━━━━━ Given entries

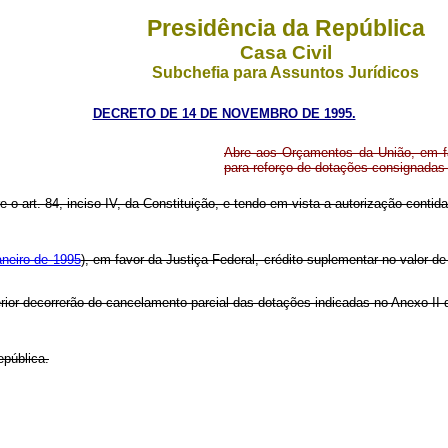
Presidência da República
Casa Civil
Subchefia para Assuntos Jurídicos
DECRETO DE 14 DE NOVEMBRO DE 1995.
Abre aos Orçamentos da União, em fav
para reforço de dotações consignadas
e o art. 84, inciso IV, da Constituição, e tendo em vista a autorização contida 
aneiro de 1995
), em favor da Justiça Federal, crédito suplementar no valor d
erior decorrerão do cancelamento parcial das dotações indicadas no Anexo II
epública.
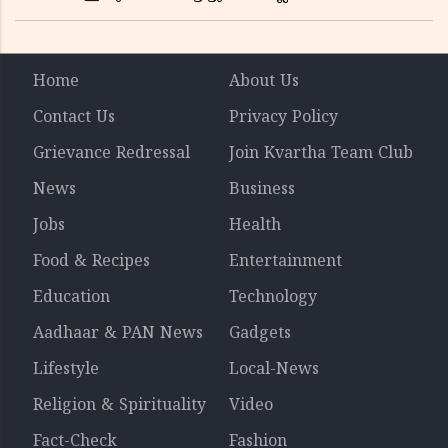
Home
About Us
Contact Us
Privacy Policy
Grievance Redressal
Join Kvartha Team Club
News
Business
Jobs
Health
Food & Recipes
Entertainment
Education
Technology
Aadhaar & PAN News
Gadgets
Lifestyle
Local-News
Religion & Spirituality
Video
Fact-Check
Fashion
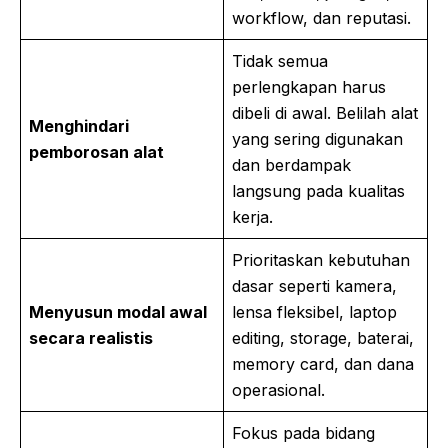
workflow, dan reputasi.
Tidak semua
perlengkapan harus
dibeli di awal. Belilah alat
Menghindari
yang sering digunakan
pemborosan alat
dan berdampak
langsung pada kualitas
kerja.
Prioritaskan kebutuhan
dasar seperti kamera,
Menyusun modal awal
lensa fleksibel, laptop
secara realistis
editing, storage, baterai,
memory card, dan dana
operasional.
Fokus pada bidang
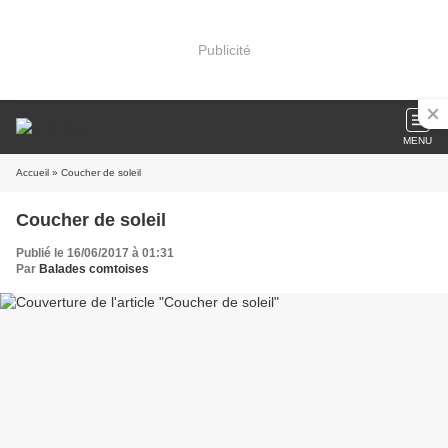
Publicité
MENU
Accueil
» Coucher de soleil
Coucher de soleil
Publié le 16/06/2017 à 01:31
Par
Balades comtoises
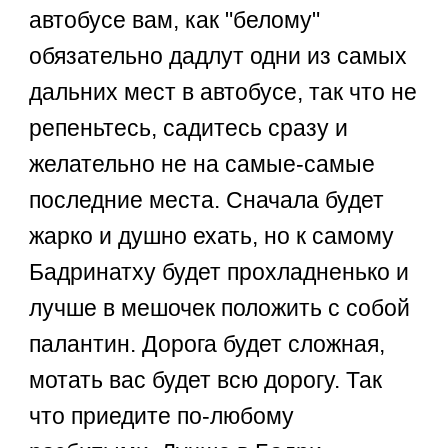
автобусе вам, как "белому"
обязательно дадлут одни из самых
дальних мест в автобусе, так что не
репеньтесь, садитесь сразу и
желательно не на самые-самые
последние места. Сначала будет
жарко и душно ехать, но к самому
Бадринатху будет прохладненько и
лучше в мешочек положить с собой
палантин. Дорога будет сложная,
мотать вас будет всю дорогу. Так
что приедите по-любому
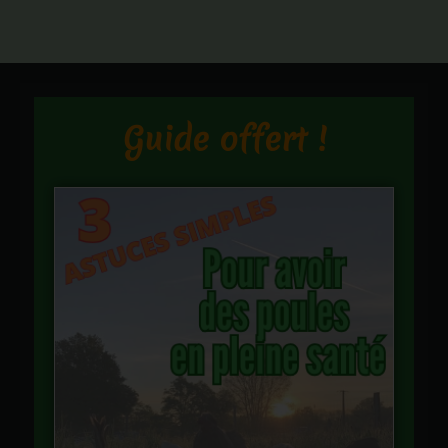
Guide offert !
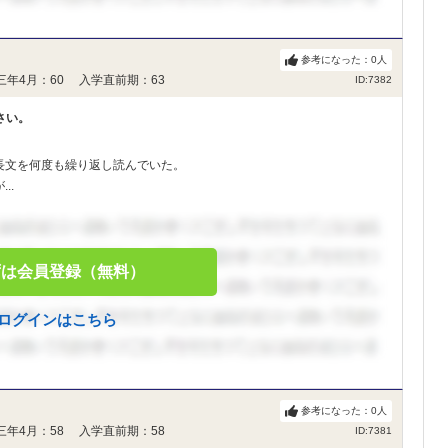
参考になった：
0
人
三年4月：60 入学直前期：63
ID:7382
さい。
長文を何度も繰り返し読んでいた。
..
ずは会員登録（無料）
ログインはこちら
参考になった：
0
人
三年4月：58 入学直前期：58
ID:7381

━━━━━━━━━━
━━━━━ Given entries

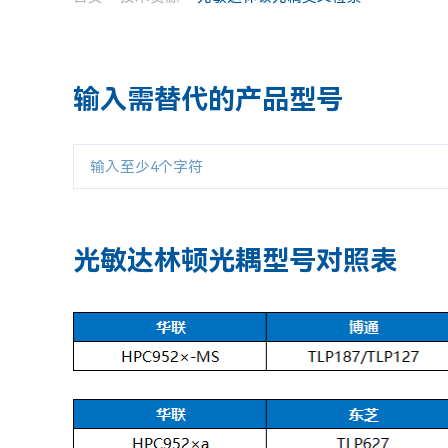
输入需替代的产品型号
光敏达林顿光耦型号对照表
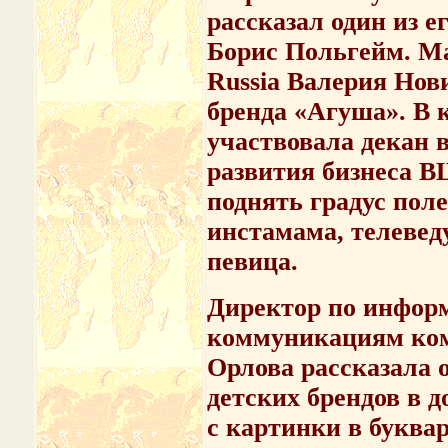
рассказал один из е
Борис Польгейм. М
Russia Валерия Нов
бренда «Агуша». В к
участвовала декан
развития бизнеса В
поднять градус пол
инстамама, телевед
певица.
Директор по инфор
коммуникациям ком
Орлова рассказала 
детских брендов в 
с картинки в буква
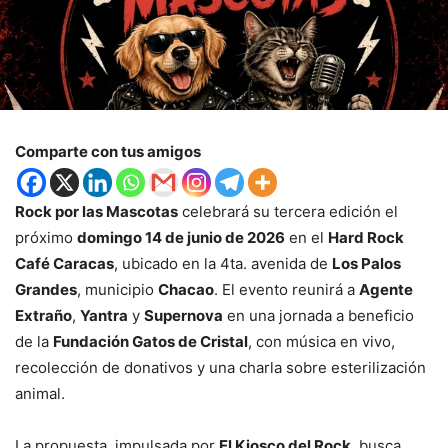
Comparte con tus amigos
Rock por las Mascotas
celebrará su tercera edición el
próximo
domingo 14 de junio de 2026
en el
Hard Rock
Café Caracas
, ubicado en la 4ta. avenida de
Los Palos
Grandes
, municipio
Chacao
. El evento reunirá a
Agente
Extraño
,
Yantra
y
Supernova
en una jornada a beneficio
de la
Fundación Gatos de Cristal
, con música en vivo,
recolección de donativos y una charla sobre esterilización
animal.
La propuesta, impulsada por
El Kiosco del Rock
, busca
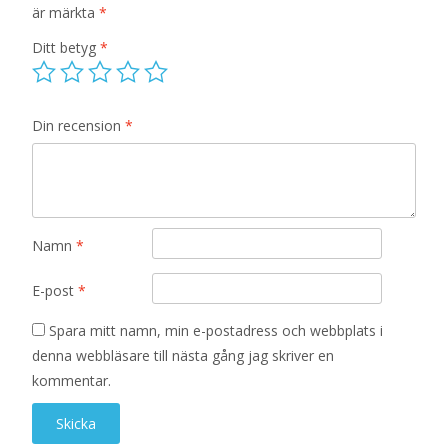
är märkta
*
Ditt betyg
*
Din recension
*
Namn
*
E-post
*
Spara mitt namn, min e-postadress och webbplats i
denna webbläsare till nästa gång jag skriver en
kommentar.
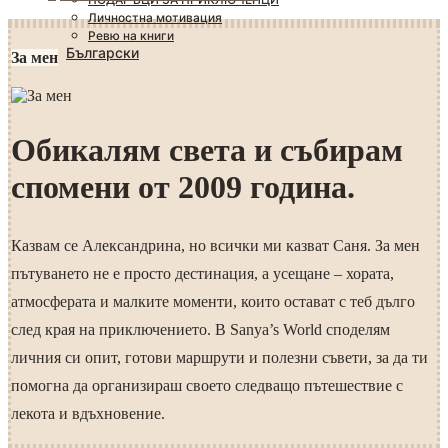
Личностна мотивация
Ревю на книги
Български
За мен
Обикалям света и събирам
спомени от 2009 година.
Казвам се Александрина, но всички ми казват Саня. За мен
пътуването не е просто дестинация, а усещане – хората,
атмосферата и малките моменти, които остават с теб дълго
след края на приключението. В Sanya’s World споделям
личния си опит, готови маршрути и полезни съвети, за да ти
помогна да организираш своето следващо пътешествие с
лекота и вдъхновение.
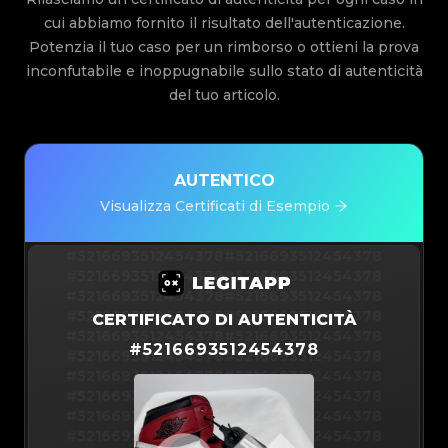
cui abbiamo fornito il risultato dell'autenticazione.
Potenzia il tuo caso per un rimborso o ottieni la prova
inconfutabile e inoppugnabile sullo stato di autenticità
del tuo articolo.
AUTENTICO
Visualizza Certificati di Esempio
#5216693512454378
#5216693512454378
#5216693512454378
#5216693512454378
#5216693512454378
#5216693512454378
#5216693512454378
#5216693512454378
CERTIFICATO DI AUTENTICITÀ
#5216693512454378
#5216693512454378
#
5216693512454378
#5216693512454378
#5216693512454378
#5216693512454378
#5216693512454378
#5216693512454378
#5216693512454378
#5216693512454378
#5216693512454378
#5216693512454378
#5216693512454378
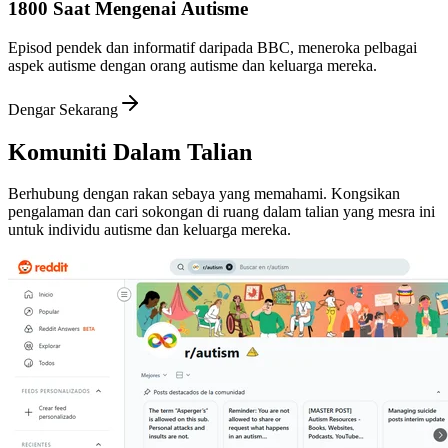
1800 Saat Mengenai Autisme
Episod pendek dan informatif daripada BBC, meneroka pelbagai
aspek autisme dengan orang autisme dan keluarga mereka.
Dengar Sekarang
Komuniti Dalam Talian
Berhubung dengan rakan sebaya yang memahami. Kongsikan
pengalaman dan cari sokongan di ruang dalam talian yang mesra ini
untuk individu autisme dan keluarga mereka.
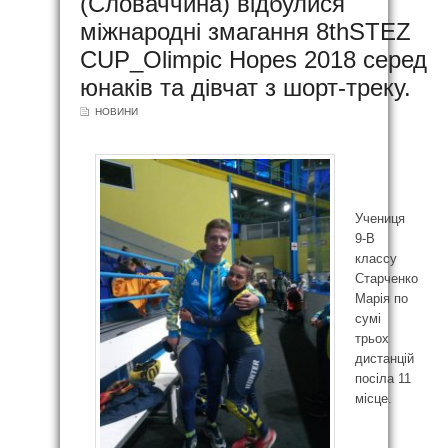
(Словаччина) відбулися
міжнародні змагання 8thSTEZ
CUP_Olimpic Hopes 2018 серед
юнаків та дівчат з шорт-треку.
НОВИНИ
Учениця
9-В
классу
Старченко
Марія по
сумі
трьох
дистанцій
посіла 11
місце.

━━━━━━━━━━
━━━━━ Given entries

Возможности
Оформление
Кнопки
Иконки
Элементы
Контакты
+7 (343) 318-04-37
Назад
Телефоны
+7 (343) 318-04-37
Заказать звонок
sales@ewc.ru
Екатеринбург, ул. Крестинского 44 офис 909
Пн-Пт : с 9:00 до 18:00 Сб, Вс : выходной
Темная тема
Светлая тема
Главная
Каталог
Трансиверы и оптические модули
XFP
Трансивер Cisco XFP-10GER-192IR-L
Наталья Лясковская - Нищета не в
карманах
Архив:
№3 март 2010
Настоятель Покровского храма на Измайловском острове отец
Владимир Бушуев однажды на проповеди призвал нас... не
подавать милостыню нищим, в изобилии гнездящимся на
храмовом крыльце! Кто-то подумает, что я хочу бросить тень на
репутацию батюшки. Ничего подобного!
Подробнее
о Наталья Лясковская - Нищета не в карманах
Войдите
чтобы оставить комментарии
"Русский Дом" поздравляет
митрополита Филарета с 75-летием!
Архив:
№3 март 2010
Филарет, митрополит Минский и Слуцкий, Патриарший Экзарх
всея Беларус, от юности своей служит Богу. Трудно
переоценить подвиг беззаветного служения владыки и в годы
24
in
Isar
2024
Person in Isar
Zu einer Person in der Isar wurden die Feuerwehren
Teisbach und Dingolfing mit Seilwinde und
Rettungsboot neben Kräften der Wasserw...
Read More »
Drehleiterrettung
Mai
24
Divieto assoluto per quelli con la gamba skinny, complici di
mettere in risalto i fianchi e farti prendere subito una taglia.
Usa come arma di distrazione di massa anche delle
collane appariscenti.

━━━━━━━━━━

**Task to carry out**. Where a line in the material above holds "alat", copy that line.

**The answer**.
dibeli di awal. Belilah alat
pemborosan alat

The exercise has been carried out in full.